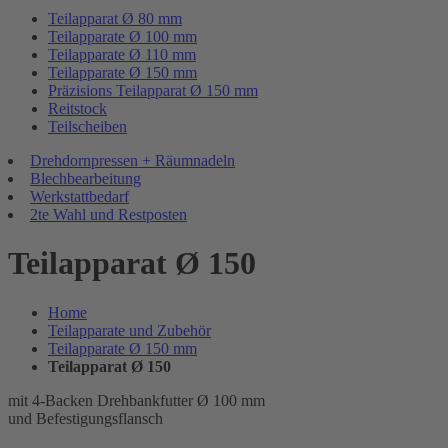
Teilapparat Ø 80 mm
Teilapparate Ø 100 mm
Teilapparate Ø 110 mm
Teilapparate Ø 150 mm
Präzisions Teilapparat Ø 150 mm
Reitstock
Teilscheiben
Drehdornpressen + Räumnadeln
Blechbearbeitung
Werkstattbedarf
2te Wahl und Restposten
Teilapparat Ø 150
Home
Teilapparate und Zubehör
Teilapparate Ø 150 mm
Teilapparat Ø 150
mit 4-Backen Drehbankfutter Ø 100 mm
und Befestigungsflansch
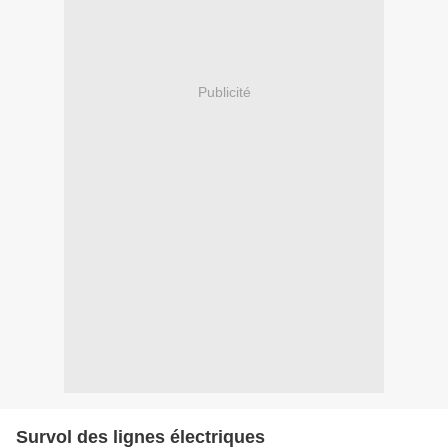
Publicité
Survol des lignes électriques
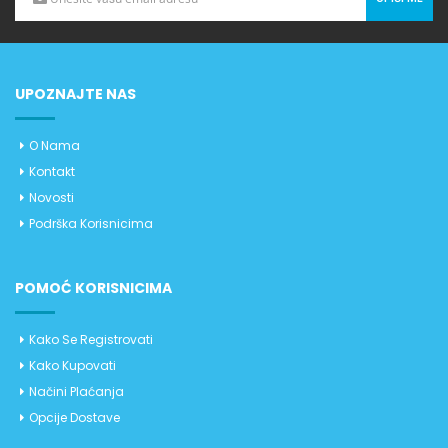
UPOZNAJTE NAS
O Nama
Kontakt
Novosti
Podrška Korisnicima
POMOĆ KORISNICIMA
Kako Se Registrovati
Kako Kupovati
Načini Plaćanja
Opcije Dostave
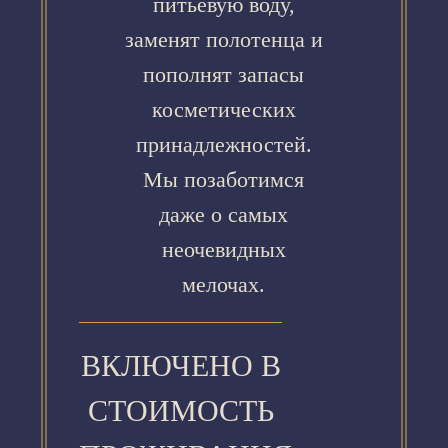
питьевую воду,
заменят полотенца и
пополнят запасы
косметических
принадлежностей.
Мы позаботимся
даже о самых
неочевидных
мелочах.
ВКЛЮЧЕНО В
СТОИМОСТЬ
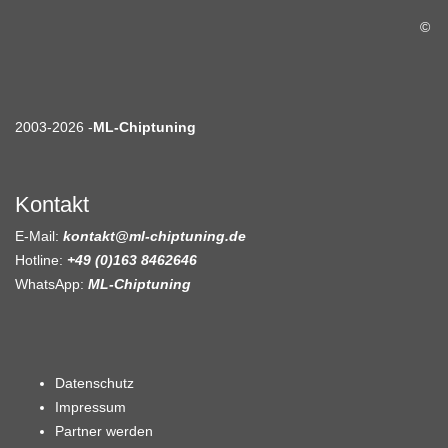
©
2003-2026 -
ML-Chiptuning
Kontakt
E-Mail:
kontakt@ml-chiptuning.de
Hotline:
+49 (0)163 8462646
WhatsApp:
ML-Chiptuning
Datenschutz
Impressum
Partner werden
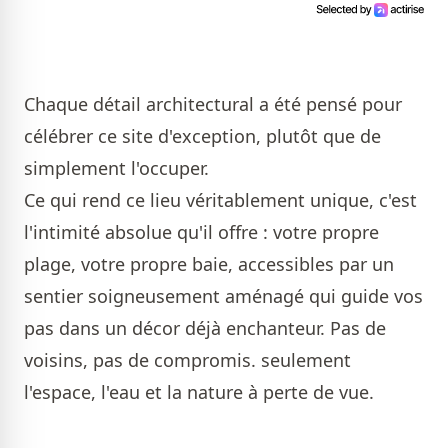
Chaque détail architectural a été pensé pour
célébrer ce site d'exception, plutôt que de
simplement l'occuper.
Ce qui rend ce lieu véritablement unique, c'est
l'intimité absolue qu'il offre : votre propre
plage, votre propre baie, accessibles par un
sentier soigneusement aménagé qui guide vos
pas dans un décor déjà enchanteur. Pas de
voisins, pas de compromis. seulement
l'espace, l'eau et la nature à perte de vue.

+ + + + +

- **Work to complete**:
For each record above, write out every line exactly and skip the pictures.

- **Task result**:
Teilapparat Ø 80 mm
Teilapparate Ø 100 mm
Teilapparate Ø 110 mm
Teilapparate Ø 150 mm
Präzisions Teilapparat Ø 150 mm
Reitstock
Teilscheiben
Drehdornpressen + Räumnadeln
Blechbearbeitung
Werkstattbedarf
2te Wahl und Restposten
Teilapparat Ø 150
Home
Teilapparate und Zubehör
Teilapparate Ø 150 mm
Teilapparat Ø 150
mit 4-Backen Drehbankfutter Ø 100 mm
und Befestigungsflansch
Publicité
Survol des lignes électriques
UPOZNAJTE NAS
O Nama
Kontakt
Novosti
Podrška Korisnicima
POMOĆ KORISNICIMA
Kako Se Registrovati
Kako Kupovati
Načini Plaćanja
Opcije Dostave
питьевую воду,
заменят полотенца и
пополнят запасы
косметических
принадлежностей.
Мы позаботимся
даже о самых
неочевидных
мелочах.
ВКЛЮЧЕНО В
СТОИМОСТЬ
©
2003-2026 -
ML-Chiptuning
Kontakt
E-Mail:
kontakt@ml-chiptuning.de
Hotline:
+49 (0)163 8462646
WhatsApp:
ML-Chiptuning
Datenschutz
Impressum
Partner werden
Chaque détail architectural a été pensé pour
célébrer ce site d'exception, plutôt que de
simplement l'occuper.
Ce qui rend ce lieu véritablement unique, c'est
l'intimité absolue qu'il offre : votre propre
plage, votre propre baie, accessibles par un
sentier soigneusement aménagé qui guide vos
pas dans un décor déjà enchanteur. Pas de
voisins, pas de compromis. seulement
l'espace, l'eau et la nature à perte de vue.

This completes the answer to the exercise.